Bahçeli’nin aklındaki taktiğe “koçbaşı” demesinin nedenini anlamışsınızdır:

Muhalefet partileri birbirine düşüp her ilde kendi adaylarını çıkardığı taktirde, AK Parti ve MHP’nin güç birliği yapması halinde ortak adayın bir koçbaşı gibi bütün kapıları açacağı kesin.

Örneğin Ankara’da AK Parti’den Turgut Altınok ya da MHP’den Enver Demirel iktidarın ortak adayı olursa ve bu sırada CHP, İYİ Parti ayrı ayrı adaylar çıkarırsa Mansur Yavaş’ın işi hayli zorlaşabilir.

Yine İstanbul’da AK Parti’den Tevfik Göksu iktidarın ortak adayı olarak seçime girerse ve CHP, İYİ Parti ve HDP ayrı ayrı adaylarla yarışırsa, Ekrem İmamoğlu’nun şansı yok denecek kadar az olur.

Mersin’i, Adana’yı, Antalya’yı da aynı şekilde düşünün.
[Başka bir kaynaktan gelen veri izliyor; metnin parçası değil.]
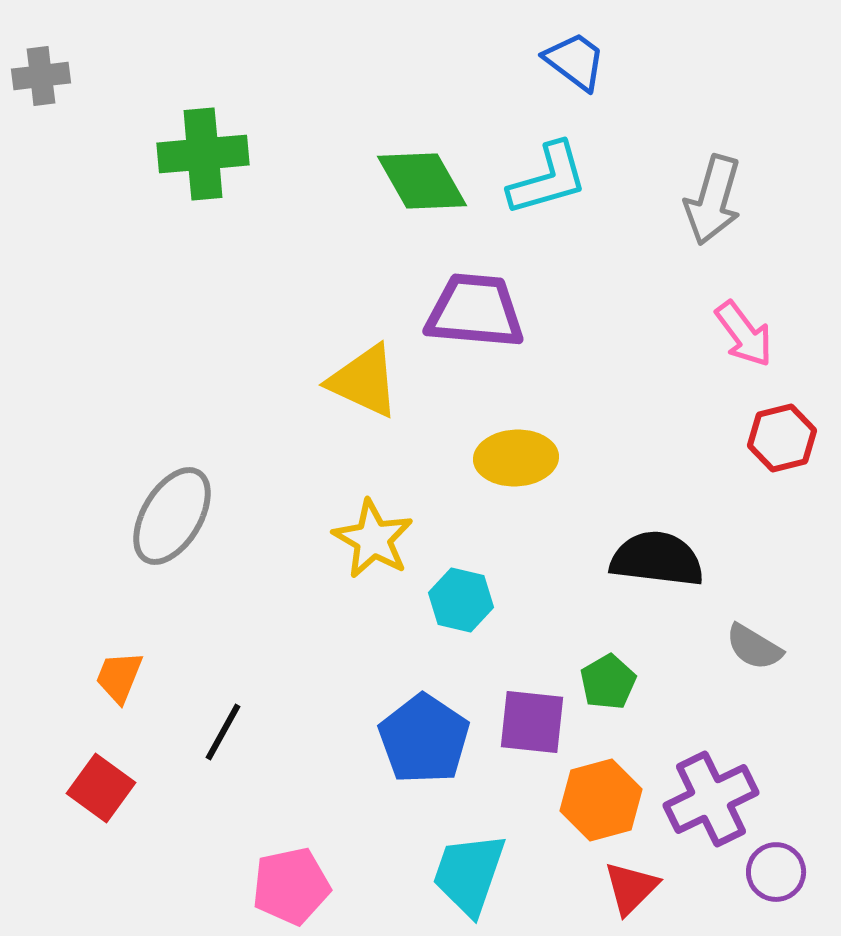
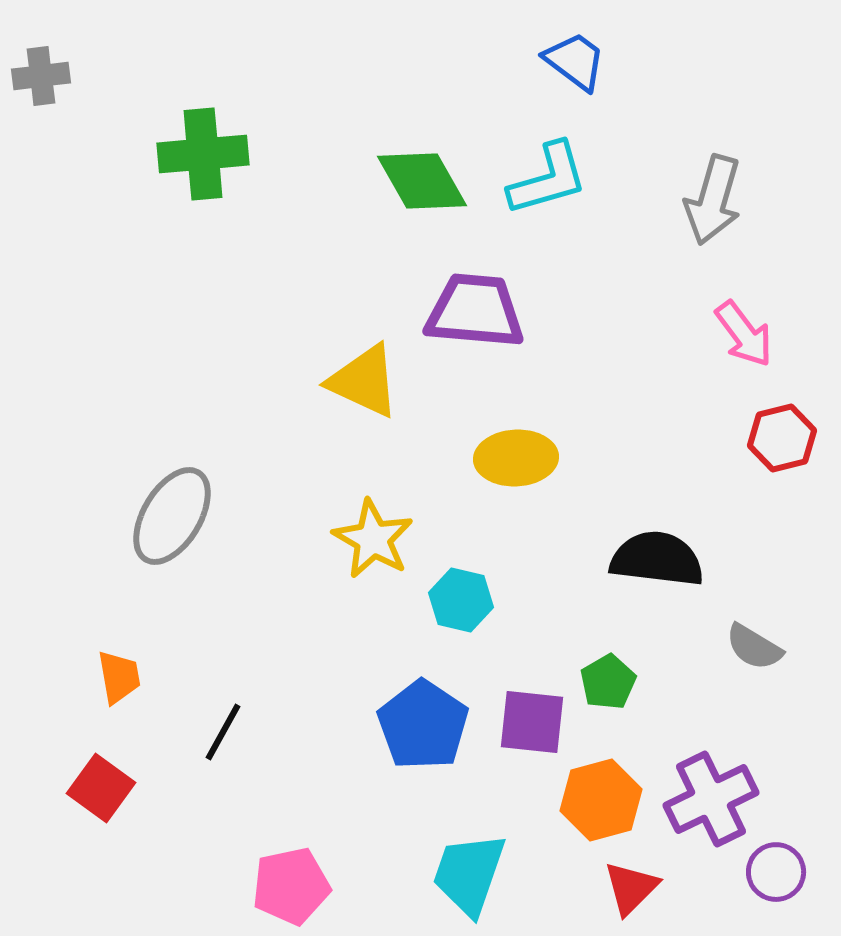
orange trapezoid: rotated 148 degrees clockwise
blue pentagon: moved 1 px left, 14 px up
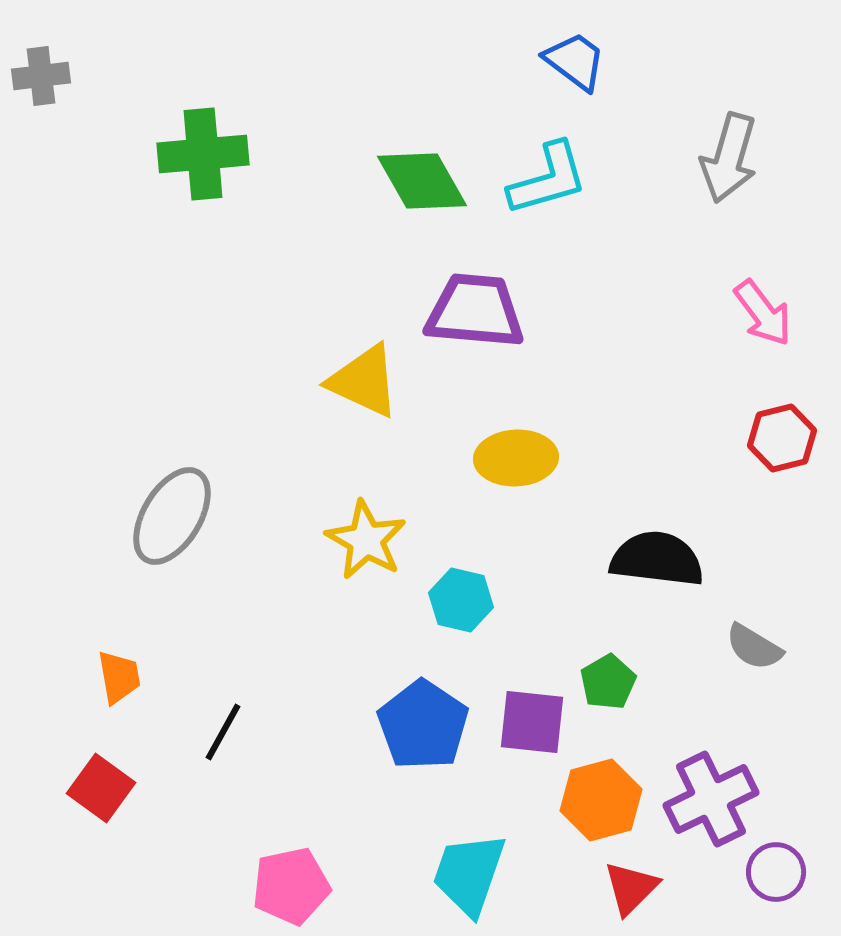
gray arrow: moved 16 px right, 42 px up
pink arrow: moved 19 px right, 21 px up
yellow star: moved 7 px left, 1 px down
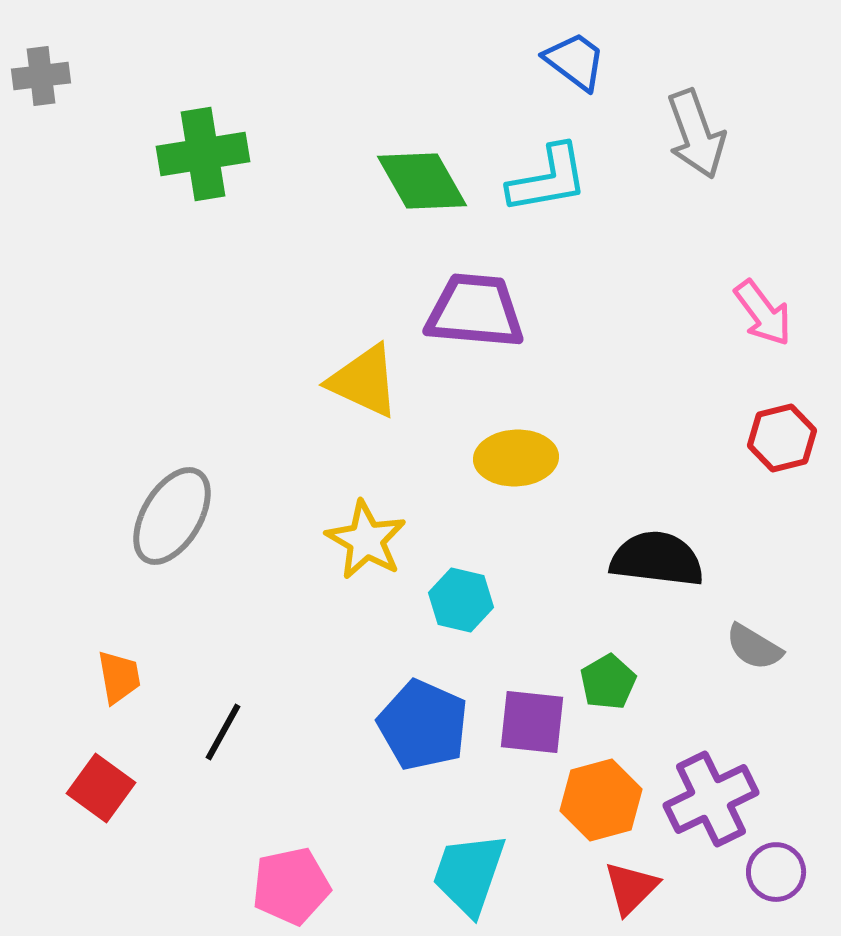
green cross: rotated 4 degrees counterclockwise
gray arrow: moved 33 px left, 24 px up; rotated 36 degrees counterclockwise
cyan L-shape: rotated 6 degrees clockwise
blue pentagon: rotated 10 degrees counterclockwise
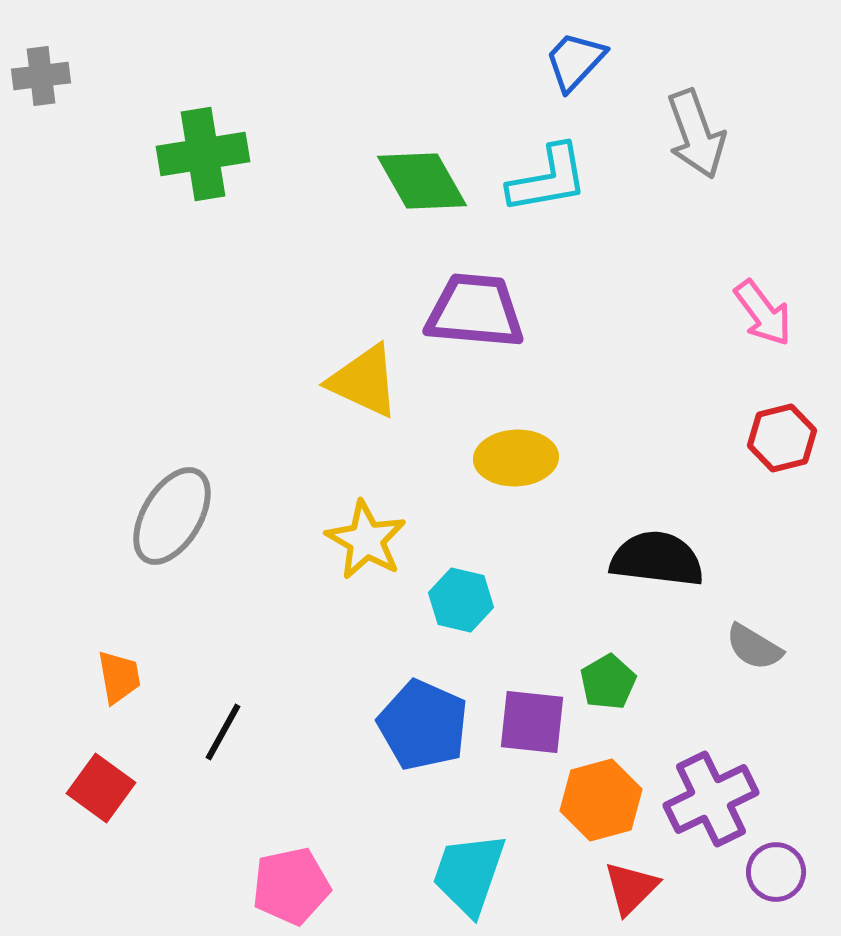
blue trapezoid: rotated 84 degrees counterclockwise
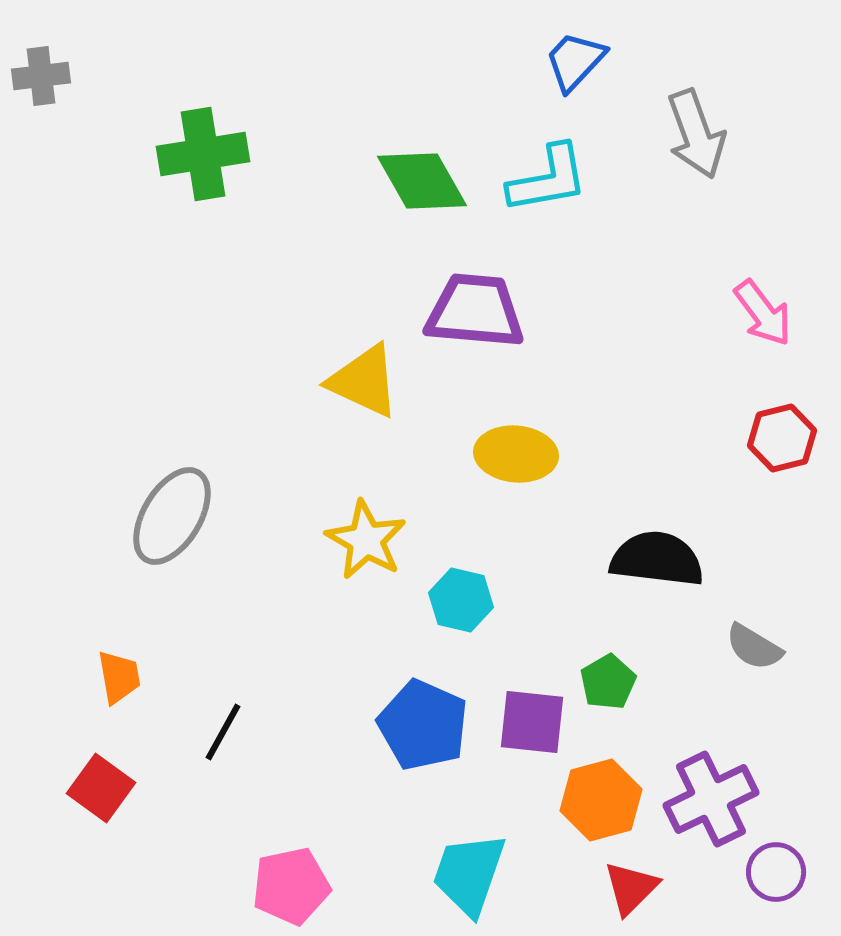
yellow ellipse: moved 4 px up; rotated 8 degrees clockwise
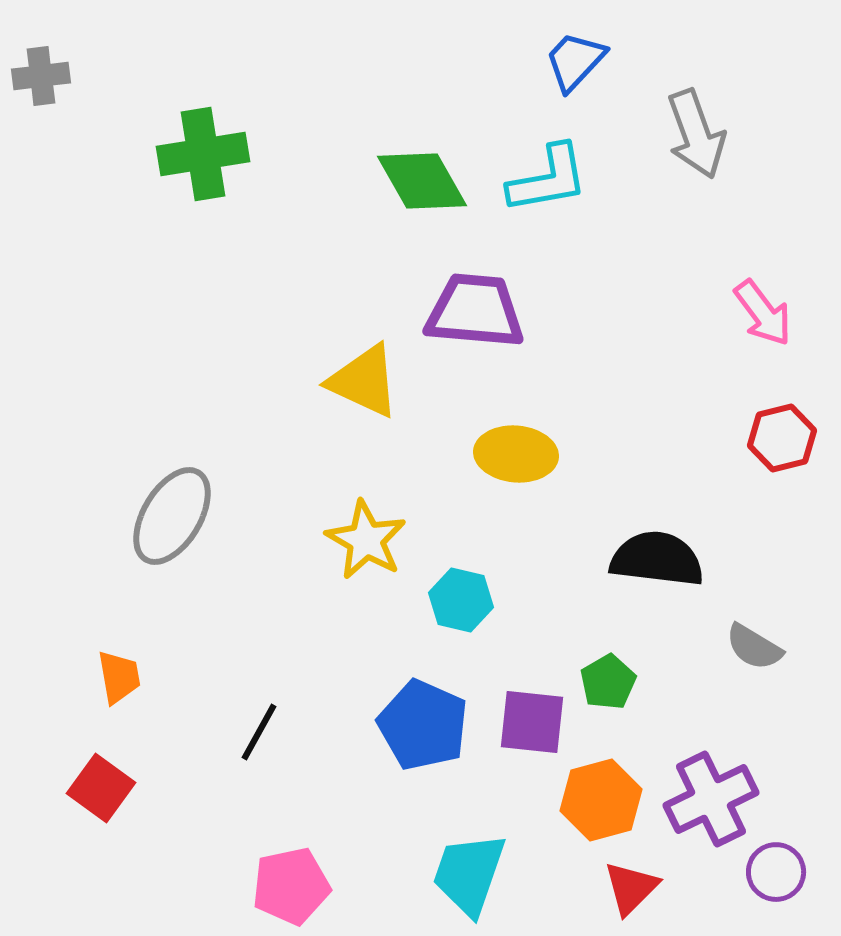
black line: moved 36 px right
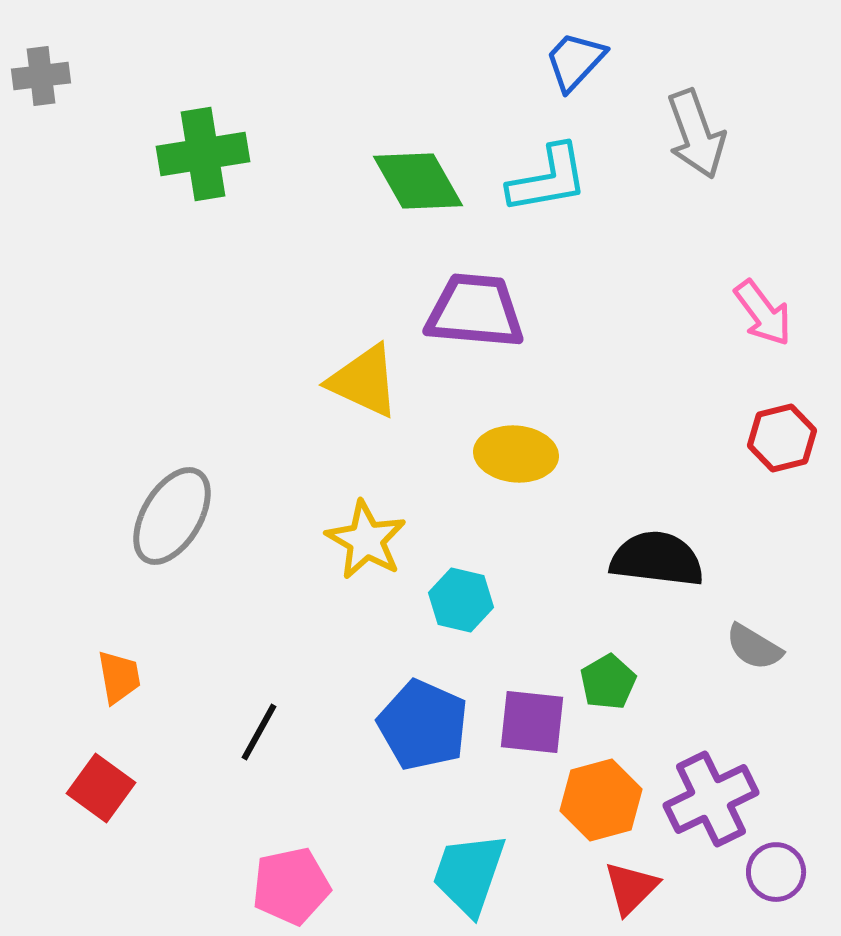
green diamond: moved 4 px left
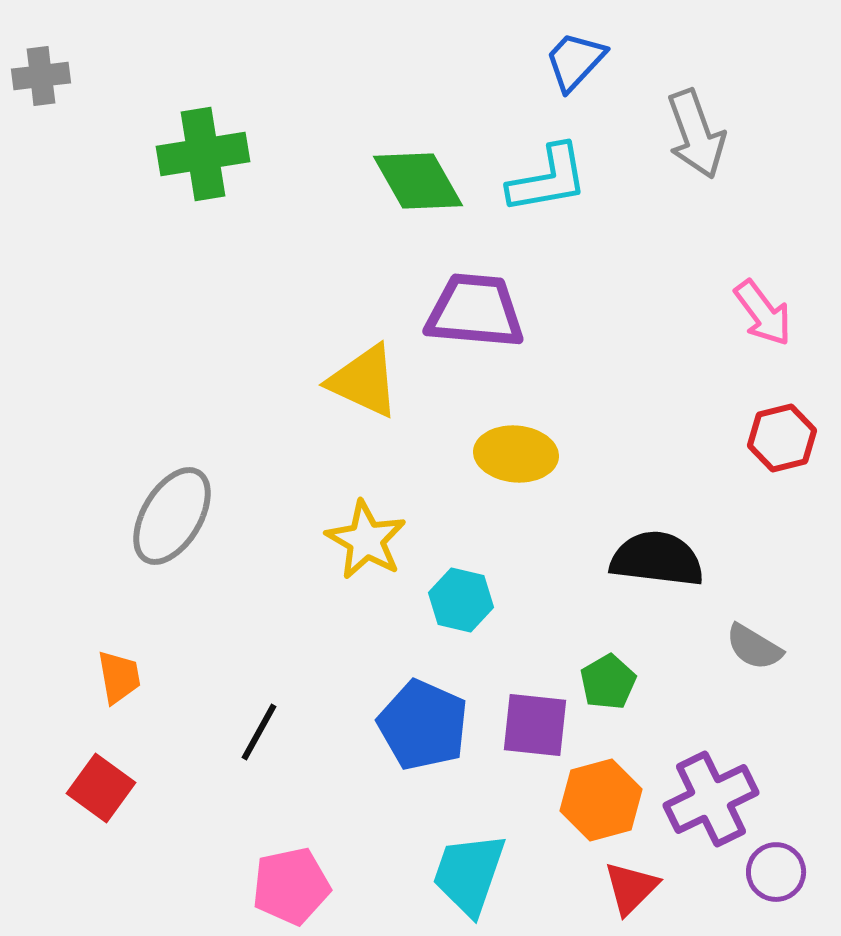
purple square: moved 3 px right, 3 px down
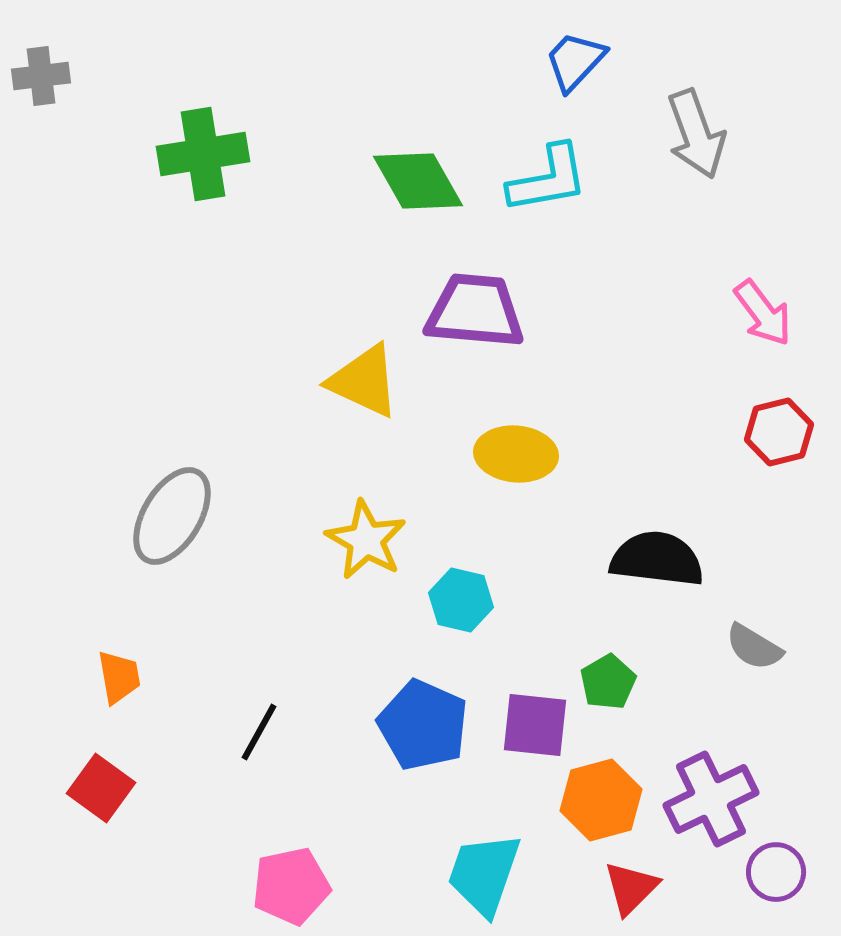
red hexagon: moved 3 px left, 6 px up
cyan trapezoid: moved 15 px right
HDP ve İYİ Parti’nin adayları iktidarın ortak adayı karşısında zaten kazanamaz. Aynı şekilde CHP’nin adayı da HDP ve İYİ Parti adaylarıyla oyları paylaştığında iktidarın ortak adayına karşı kaybeder.

★★★

Burada kafanızı dağıtmanız için biraz ara verip bir kitaptan (ve haliyle kitap üzerinden yapılmış bir filmden) söz edeceğim.

J.R.R Tolkien’in “Yüzüklerin Efendisi” isimli eserini kastediyorum.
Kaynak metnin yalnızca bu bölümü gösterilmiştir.